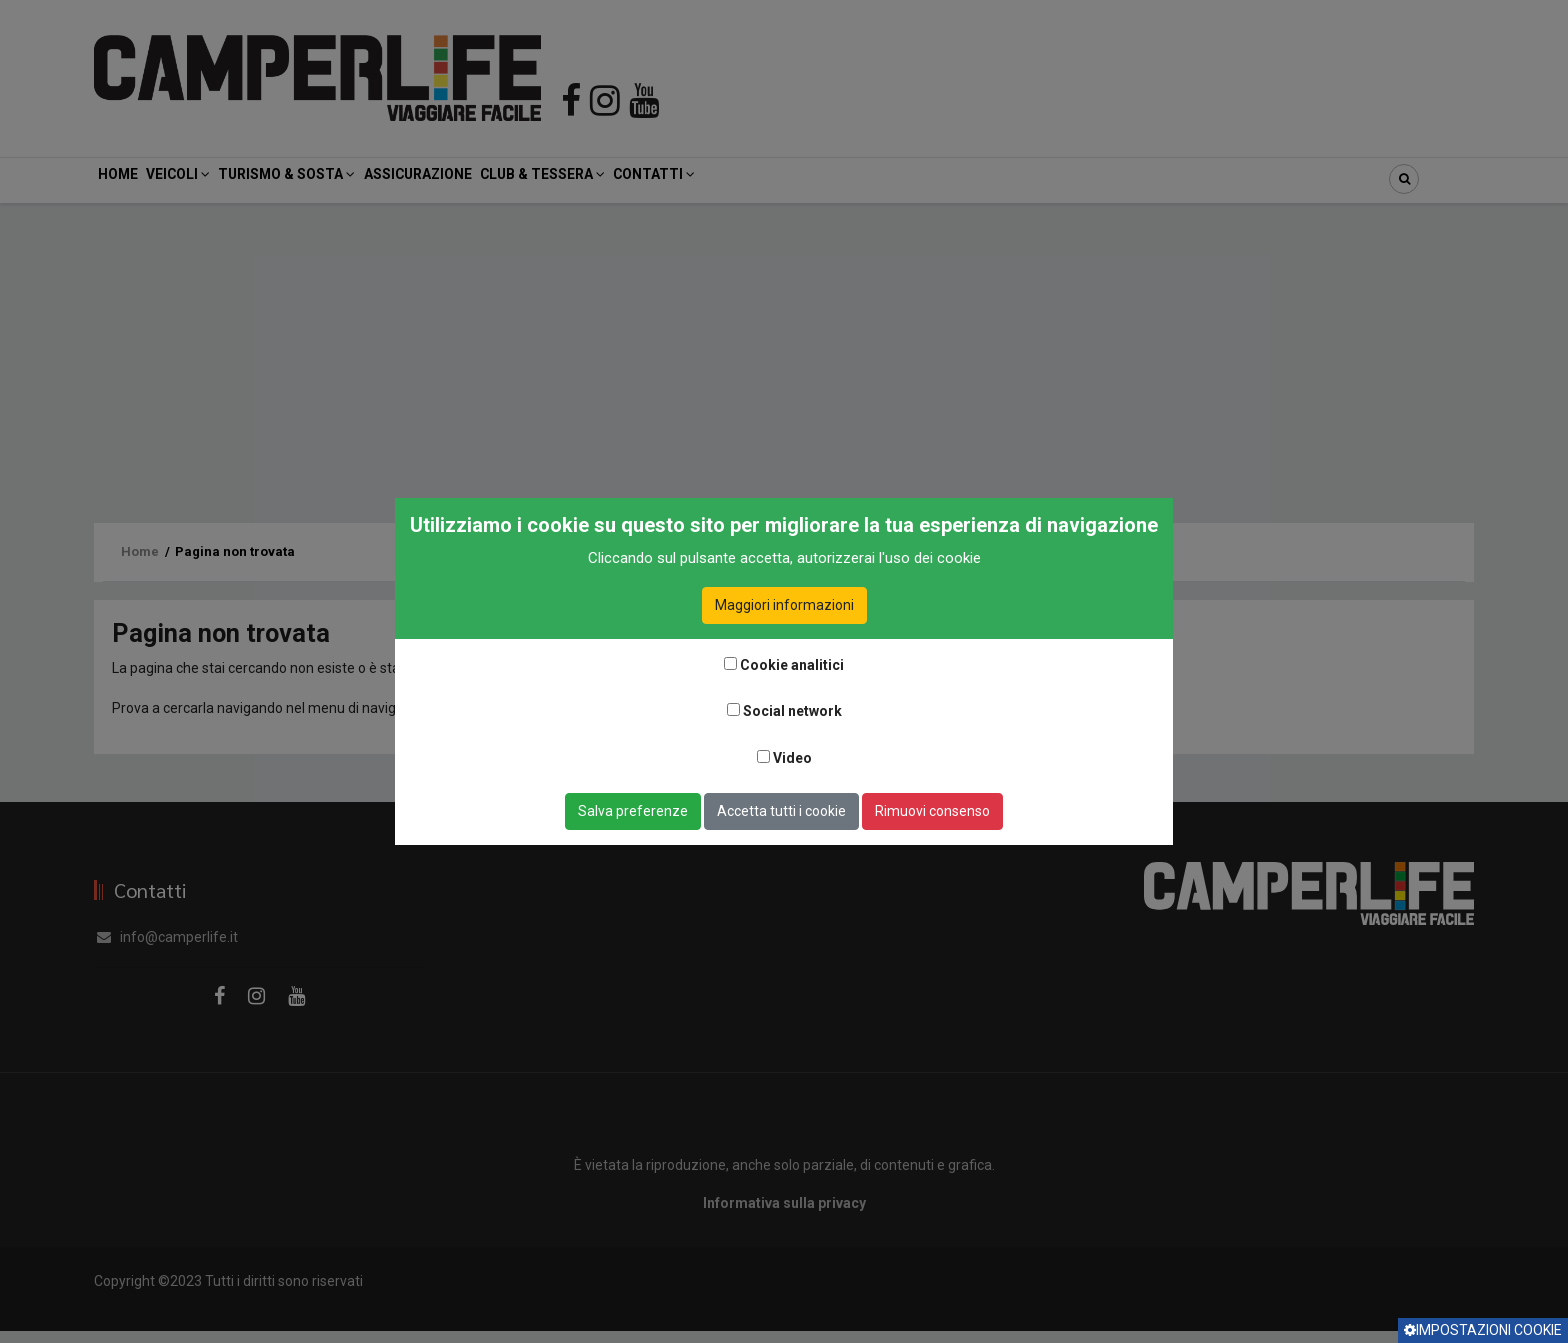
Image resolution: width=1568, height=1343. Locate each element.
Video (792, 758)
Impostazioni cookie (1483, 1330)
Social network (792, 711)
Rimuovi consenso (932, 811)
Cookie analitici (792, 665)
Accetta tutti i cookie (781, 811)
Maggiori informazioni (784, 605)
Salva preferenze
· · · · · · ·
**TASK DIRECTIONS:** The lines beginning with the one that holds "Rimuovi consenso (932, 811)" and ending with the last line of the data above are to be reproduced exactly, and nothing else.

**RESULT:**
Rimuovi consenso (932, 811)
Cookie analitici (792, 665)
Accetta tutti i cookie (781, 811)
Maggiori informazioni (784, 605)
Salva preferenze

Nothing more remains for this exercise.